▶ [WHAT TO DO]
Every entry below should be reproduced exactly, with all pictures left out.

▶ [DATA RECORDS]
====================
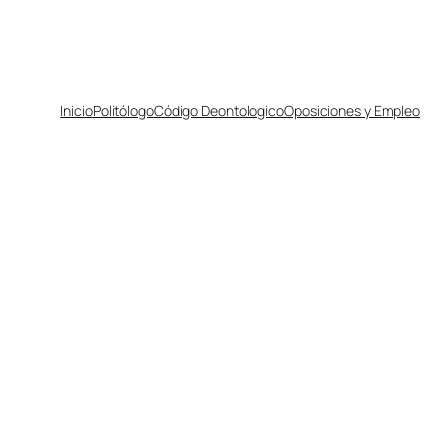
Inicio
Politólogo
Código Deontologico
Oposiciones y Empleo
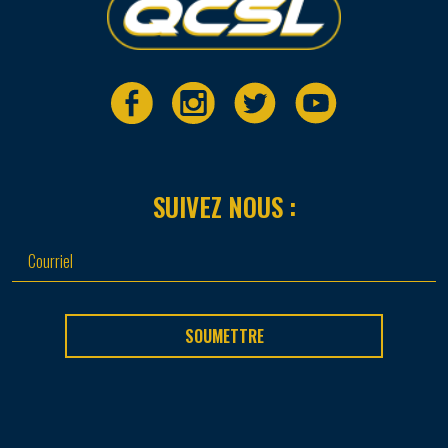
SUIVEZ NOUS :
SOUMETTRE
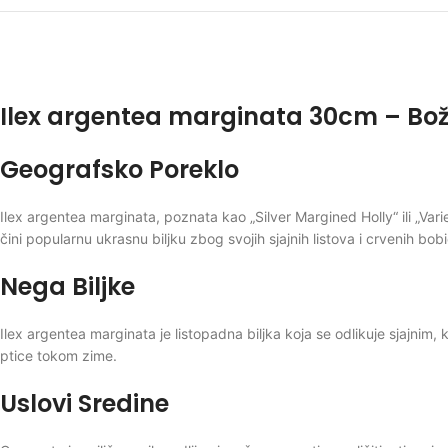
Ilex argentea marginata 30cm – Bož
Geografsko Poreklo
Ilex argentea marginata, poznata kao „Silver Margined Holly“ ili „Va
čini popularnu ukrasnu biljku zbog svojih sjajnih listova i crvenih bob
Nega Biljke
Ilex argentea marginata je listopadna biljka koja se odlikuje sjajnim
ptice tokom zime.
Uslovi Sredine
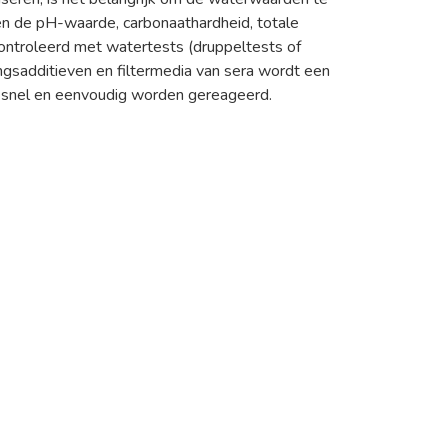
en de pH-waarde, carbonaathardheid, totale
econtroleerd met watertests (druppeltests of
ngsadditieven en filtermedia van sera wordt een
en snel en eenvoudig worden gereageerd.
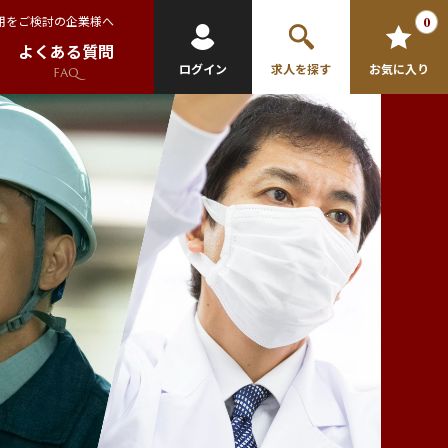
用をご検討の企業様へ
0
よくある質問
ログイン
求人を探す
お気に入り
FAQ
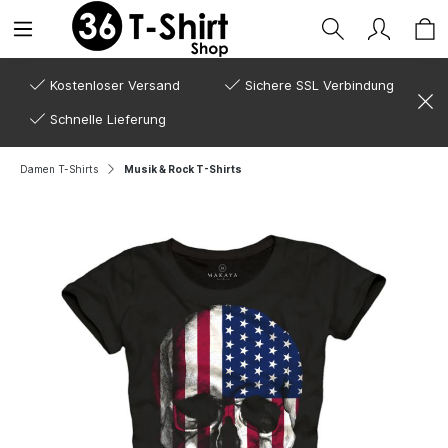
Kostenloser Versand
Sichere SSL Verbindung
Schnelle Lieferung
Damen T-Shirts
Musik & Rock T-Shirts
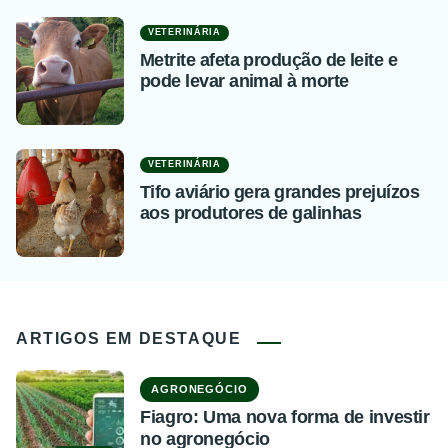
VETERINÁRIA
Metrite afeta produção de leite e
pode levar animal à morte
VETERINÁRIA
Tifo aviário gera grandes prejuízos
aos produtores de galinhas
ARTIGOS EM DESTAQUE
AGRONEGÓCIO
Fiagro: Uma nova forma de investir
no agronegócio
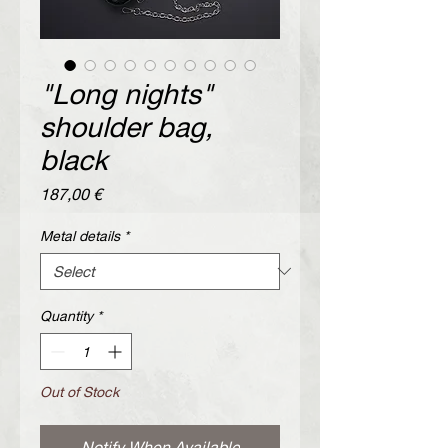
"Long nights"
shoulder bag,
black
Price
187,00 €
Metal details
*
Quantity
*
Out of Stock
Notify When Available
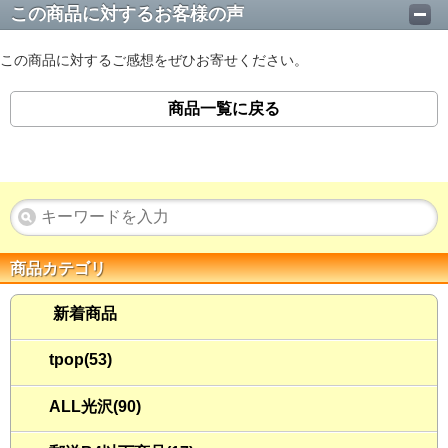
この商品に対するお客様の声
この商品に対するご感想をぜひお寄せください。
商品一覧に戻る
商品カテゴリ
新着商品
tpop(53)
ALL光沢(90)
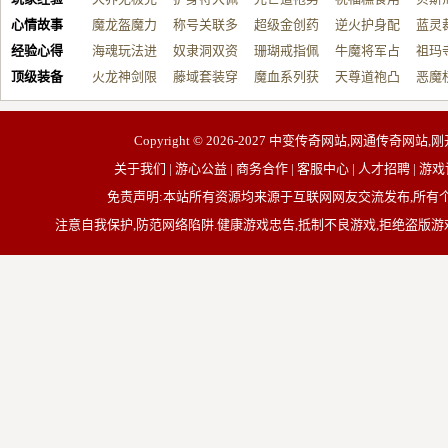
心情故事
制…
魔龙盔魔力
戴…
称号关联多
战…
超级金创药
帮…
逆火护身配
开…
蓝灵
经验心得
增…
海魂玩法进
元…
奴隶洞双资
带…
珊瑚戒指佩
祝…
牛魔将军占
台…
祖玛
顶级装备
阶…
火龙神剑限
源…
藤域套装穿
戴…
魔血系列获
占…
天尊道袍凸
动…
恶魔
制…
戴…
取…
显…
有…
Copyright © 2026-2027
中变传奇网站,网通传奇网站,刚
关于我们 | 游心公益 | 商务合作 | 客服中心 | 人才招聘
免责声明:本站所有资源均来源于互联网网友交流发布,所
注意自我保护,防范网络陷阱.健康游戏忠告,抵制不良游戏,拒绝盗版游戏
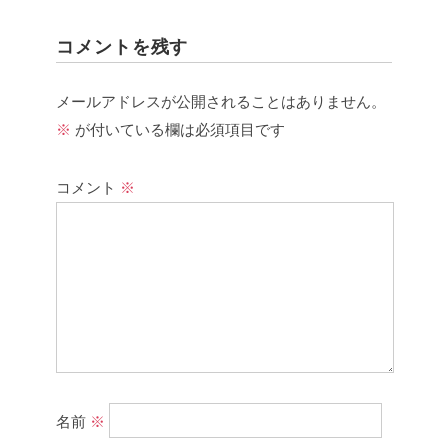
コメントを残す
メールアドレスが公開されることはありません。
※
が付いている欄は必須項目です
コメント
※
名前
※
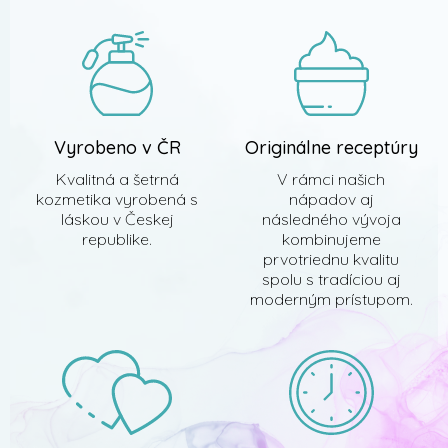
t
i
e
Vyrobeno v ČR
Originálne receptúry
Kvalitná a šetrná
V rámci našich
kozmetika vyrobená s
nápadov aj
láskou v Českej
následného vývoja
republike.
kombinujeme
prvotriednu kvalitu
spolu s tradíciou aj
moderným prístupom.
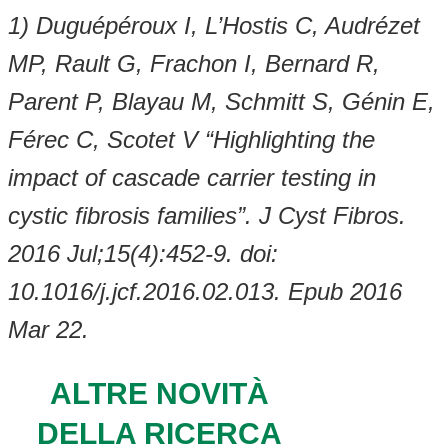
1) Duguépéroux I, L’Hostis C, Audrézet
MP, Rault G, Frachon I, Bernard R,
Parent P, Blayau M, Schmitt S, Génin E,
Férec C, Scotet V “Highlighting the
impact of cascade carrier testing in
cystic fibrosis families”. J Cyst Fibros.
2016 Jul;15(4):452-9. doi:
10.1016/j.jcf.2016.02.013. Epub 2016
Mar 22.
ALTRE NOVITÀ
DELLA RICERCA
====================
▶ [OUTPUT]
Inicio
Politólogo
Código Deontologico
Oposiciones y Empleo
SUIVEZ NOUS :
SOUMETTRE
Ilex argentea marginata 30cm – Bož
Geografsko Poreklo
Ilex argentea marginata, poznata kao „Silver Margined Holly“ ili „Va
čini popularnu ukrasnu biljku zbog svojih sjajnih listova i crvenih bob
Nega Biljke
Ilex argentea marginata je listopadna biljka koja se odlikuje sjajnim
ptice tokom zime.
Uslovi Sredine
en de pH-waarde, carbonaathardheid, totale
econtroleerd met watertests (druppeltests of
ngsadditieven en filtermedia van sera wordt een
en snel en eenvoudig worden gereageerd.
用をご検討の企業様へ
0
よくある質問
ログイン
求人を探す
お気に入り
FAQ
Kostenloser Versand
Sichere SSL Verbindung
Schnelle Lieferung
Damen T-Shirts
Musik & Rock T-Shirts
VETERINÁRIA
Metrite afeta produção de leite e
pode levar animal à morte
VETERINÁRIA
Tifo aviário gera grandes prejuízos
aos produtores de galinhas
ARTIGOS EM DESTAQUE
AGRONEGÓCIO
Fiagro: Uma nova forma de investir
no agronegócio
"Long nights"
shoulder bag,
black
Price
187,00 €
Metal details
*
Quantity
*
Out of Stock
Notify When Available
この商品に対するお客様の声
この商品に対するご感想をぜひお寄せください。
商品一覧に戻る
商品カテゴリ
新着商品
tpop(53)
ALL光沢(90)
心情故事
制…
魔龙盔魔力
戴…
称号关联多
战…
超级金创药
帮…
逆火护身配
开…
蓝灵
经验心得
增…
海魂玩法进
元…
奴隶洞双资
带…
珊瑚戒指佩
祝…
牛魔将军占
台…
祖玛
顶级装备
阶…
火龙神剑限
源…
藤域套装穿
戴…
魔血系列获
占…
天尊道袍凸
动…
恶魔
制…
戴…
取…
显…
有…
Copyright © 2026-2027
中变传奇网站,网通传奇网站,刚
关于我们 | 游心公益 | 商务合作 | 客服中心 | 人才招聘
免责声明:本站所有资源均来源于互联网网友交流发布,所
注意自我保护,防范网络陷阱.健康游戏忠告,抵制不良游戏,拒绝盗版游戏
コメントを残す
メールアドレスが公開されることはありません。
※
が付いている欄は必須項目です
コメント
※
名前
※
t
i
e
Vyrobeno v ČR
Originálne receptúry
Kvalitná a šetrná
V rámci našich
kozmetika vyrobená s
nápadov aj
láskou v Českej
následného vývoja
republike.
kombinujeme
prvotriednu kvalitu
spolu s tradíciou aj
moderným prístupom.
1) Duguépéroux I, L’Hostis C, Audrézet
MP, Rault G, Frachon I, Bernard R,
Parent P, Blayau M, Schmitt S, Génin E,
Férec C, Scotet V “Highlighting the
impact of cascade carrier testing in
cystic fibrosis families”. J Cyst Fibros.
2016 Jul;15(4):452-9. doi:
10.1016/j.jcf.2016.02.013. Epub 2016
Mar 22.
ALTRE NOVITÀ
DELLA RICERCA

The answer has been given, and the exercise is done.